(Work to complete):
Across all lines of the entries, tally those with the word "elle" in them. The reply is the tally, by itself.
*** Supplied entries Section Begins ***
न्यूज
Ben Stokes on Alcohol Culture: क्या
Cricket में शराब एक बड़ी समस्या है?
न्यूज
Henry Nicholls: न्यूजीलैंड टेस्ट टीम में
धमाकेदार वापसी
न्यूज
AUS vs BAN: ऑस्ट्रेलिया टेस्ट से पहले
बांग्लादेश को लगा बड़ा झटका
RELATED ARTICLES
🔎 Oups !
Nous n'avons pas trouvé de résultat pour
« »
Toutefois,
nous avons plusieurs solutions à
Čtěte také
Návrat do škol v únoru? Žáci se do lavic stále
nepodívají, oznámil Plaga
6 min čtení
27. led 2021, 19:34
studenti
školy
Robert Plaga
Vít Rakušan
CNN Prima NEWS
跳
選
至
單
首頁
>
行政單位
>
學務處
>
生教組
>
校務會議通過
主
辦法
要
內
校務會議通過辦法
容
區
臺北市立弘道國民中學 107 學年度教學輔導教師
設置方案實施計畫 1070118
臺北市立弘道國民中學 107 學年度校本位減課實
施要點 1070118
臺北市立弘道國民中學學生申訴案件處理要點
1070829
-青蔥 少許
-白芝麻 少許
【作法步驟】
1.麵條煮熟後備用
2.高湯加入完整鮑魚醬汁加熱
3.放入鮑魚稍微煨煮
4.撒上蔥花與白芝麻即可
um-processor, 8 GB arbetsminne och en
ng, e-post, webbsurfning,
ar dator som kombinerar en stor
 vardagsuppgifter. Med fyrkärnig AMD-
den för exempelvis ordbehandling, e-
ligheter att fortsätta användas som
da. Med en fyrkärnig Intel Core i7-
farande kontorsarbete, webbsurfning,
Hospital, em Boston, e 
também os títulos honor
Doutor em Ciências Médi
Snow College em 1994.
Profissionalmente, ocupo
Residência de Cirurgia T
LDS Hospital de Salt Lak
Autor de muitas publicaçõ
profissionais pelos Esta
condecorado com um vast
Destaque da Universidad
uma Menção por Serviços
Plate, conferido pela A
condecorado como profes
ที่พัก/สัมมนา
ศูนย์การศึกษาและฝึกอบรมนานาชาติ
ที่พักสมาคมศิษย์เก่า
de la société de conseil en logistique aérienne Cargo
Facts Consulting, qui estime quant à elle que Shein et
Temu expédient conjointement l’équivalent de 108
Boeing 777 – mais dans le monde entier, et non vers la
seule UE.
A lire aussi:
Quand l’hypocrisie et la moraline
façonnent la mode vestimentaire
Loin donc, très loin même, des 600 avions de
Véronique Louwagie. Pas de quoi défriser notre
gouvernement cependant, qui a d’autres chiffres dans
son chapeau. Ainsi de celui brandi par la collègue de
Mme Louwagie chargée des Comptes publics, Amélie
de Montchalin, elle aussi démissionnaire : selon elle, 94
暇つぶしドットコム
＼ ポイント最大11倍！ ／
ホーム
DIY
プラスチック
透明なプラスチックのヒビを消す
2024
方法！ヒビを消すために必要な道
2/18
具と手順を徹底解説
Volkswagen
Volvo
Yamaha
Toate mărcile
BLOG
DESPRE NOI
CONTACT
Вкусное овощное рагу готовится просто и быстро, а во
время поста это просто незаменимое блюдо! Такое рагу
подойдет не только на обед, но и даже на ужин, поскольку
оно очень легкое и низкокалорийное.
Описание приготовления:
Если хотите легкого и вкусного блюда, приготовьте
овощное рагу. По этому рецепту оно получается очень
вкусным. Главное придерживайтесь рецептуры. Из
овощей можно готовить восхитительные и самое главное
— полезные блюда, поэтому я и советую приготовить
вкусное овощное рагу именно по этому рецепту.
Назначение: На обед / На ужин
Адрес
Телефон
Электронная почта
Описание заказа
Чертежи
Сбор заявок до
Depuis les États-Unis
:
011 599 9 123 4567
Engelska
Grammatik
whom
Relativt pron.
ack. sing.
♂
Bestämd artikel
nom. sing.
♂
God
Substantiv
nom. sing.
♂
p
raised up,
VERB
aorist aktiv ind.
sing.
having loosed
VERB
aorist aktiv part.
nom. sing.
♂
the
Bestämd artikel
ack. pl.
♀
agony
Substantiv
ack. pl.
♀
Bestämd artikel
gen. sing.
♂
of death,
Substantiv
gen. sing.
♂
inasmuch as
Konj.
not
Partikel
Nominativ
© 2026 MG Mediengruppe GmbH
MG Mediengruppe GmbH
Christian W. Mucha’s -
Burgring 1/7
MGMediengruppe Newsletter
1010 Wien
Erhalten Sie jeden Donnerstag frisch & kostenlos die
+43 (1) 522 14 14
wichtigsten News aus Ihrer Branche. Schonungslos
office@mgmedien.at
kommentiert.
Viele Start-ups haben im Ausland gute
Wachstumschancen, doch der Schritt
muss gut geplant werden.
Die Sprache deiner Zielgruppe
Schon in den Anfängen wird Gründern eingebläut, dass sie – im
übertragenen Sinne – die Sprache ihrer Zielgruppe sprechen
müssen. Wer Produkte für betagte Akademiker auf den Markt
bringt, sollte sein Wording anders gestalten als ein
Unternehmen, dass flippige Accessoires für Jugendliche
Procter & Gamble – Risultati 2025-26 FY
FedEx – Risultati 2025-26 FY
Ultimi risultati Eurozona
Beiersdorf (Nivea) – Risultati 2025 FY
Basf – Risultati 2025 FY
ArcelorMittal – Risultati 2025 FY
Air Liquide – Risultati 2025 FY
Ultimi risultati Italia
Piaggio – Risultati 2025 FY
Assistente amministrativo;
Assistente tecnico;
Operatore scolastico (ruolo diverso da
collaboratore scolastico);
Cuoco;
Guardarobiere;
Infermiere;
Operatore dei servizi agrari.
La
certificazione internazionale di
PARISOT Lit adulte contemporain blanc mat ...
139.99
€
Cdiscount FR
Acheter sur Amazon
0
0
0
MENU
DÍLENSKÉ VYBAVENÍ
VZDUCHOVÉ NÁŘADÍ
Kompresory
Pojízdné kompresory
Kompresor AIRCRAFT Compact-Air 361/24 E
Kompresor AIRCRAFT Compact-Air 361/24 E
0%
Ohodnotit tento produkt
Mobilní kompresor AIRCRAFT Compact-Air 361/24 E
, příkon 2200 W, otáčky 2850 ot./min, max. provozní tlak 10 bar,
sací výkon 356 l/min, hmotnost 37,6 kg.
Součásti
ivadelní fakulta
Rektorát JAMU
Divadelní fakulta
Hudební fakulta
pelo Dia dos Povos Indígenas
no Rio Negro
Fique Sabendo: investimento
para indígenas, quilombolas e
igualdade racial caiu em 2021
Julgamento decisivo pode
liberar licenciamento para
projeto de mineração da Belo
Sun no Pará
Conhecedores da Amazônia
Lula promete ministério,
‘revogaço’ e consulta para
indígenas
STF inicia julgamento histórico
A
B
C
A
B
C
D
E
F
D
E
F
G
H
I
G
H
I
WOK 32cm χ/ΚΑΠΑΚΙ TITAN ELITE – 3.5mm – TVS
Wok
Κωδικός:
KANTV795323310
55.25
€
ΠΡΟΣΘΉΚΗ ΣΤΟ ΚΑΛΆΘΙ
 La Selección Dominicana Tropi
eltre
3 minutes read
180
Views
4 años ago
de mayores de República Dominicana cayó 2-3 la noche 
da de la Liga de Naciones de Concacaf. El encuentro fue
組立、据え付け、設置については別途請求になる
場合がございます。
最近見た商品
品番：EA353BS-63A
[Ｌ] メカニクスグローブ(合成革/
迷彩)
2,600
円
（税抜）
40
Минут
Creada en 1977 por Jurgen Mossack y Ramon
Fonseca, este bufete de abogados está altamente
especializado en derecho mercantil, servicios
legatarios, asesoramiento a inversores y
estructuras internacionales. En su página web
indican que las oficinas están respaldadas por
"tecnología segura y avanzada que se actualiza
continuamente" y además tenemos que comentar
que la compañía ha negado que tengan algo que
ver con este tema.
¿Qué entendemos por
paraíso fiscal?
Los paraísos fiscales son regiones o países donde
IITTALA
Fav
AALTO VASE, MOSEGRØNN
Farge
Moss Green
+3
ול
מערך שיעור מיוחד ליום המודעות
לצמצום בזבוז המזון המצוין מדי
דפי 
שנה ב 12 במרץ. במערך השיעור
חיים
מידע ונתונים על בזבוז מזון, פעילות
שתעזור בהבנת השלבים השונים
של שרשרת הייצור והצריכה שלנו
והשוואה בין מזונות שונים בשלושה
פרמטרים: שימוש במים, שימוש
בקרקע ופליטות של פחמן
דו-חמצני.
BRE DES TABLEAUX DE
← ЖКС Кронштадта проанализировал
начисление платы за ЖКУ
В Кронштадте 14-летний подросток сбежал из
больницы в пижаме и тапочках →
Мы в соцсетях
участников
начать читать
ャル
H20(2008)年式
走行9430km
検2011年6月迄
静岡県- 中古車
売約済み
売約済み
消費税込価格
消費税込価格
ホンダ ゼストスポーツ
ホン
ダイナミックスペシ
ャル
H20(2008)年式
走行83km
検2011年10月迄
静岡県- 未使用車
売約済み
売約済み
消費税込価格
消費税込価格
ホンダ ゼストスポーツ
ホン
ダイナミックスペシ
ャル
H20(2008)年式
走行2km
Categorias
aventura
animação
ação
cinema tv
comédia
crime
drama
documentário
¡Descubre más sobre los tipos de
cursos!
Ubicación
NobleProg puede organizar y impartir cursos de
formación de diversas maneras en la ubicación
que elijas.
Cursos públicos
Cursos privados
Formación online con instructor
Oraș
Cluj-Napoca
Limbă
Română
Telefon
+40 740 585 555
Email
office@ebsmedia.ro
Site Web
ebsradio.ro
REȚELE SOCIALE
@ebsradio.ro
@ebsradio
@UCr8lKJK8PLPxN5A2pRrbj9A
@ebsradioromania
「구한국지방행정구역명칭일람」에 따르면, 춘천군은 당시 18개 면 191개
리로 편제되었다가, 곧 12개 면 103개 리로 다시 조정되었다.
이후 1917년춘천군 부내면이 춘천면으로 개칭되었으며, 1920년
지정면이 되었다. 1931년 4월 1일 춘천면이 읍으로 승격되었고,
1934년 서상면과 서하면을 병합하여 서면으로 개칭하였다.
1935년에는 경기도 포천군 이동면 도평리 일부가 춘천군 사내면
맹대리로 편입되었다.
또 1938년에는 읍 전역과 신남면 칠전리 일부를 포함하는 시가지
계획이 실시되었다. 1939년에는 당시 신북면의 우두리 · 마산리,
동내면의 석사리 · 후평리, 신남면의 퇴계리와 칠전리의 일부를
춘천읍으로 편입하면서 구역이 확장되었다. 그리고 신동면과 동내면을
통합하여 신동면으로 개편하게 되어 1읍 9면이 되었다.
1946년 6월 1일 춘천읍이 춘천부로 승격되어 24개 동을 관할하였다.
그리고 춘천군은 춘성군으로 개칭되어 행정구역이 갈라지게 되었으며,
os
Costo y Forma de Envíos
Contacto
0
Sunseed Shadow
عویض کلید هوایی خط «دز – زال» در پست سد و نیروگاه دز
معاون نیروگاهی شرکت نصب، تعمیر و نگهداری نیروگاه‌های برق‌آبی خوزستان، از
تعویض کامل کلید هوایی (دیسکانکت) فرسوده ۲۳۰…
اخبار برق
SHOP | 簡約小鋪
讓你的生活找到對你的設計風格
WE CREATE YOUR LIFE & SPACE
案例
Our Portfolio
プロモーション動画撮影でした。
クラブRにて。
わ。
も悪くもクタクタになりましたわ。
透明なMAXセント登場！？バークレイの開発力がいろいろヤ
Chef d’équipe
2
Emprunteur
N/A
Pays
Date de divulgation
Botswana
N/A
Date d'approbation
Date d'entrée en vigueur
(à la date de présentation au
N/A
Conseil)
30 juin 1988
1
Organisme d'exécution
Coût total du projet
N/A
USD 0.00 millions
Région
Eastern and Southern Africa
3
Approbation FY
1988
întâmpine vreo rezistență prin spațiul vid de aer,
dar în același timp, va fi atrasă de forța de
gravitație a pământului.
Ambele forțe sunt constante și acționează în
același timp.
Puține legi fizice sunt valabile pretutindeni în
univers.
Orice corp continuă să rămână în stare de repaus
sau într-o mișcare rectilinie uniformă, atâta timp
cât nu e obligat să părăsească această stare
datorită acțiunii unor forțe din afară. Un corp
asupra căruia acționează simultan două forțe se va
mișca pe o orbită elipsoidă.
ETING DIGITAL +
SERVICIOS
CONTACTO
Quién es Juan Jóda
*** Supplied entries Section Ends ***
(Solution for this problem):
2